I-17図 公職選挙法違反の検察庁新規受理人員の推移

(8) 財政経済関係
 I-18図は,最近10年間の全国検察庁における所得税法違反,相続税法違反及び法人税法違反の新規受理人員の推移を見たものである。
 I-19図は,1件当たりの脱税額について,最近10年間の各会計年度に国税庁から検察庁に告発された所得税法・相続税法違反及び法人税法違反事件のそれぞれの推移を見たものである。
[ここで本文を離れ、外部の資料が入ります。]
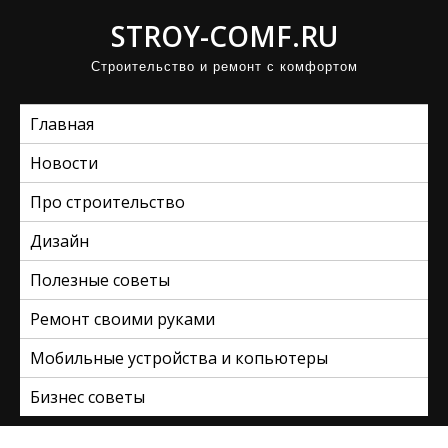
П
STROY-COMF.RU
р
Строительство и ремонт с комфортом
о
м
Главная
о
т
Новости
а
Про строительство
т
ь
Дизайн
к
Полезные советы
с
Ремонт своими руками
о
д
Мобильные устройства и копьютеры
е
Бизнес советы
р
ж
I-18図 所得税法違反・相続税法違反・法人税法違反の検察庁新規受理人員の推移

I-19図 所得税法・相続税法違反及び法人税法違反事件の1件当たりの平均脱税額の推移

 告発件数は,平成7年度(会計年度)においては合計163件(前年比5.2%増)で,その内訳は,所得税法違反が53件,相続税法違反が8件,法人税法違反が102件となっている。その総額は,脱漏所得額については約605億円(同12.6%減),脱税額(加算税額を含む。以下同じ。)については約331億円(同12.4%減)で,1件当たりの平均脱漏所得額は約3億7,100万円(同17.0%減)となっている。1件当たりの平均脱税額は約2億306万円(前年比16.8%減)で,所得税法・相続税法違反では約2億4,600万円(同28.9%減),法人税法違反では約1億7,800万円(同1.7%減)となっている。また,脱漏所得額が5億円以上の事件が35件,脱税額が5億円以上の事件が11件となっている。
 告発件数を業種別に見ると,建設業(24件),製造業(21件),小売業(19件),卸売業,不動産譲渡(各14件)の順となっている。脱税の手段・方法については,売上げ除外や架空原価の計上等のほか,特異な例として,多数の納税者に脱税を持ちかけて架空の債務・譲渡費用等を計上させて所得税等を免れさせ,かつ自己が得た脱税請負報酬のすべてを除外して所得税を免れたものがある(国税庁の資料による。)。
 I-20図は,最近10年間における証券取引法違反及び独占禁止法違反の検察庁新規受理人員の推移を見たものである。独占禁止法違反が,公正取引委員会の告発に係る27人を含め291人であり,急激な増加を示している。
 I-21図は,最近10年間における無体財産関係法令違反中,特許法,商標法及び著作権法違反の検察庁新規受理人員の推移を見たものである。

I-20図 証券取引法違反・独占禁止法違反の検察庁新規受理人員の推移

I-21図 特許法違反・商標法違反・著作権法違反の検察庁新規受理人員の推移

 なお,平成7年は,実用新案法違反はなく,意匠法違反は7人であった。
(9) 条例違反
 I-22図は,最近10年間における条例違反の検察庁新規受理人員の推移を見たものである。平成7年における条例違反の検察庁新規受理人員総数は,4,289人(前年比537人,14.3%増)である。前年と比べると,青少年保護育成条例違反は105人(5.3%)増加し,公安条例違反は6人(33.3%)減少し,その他の条例違反は438人(25.0%)増加した。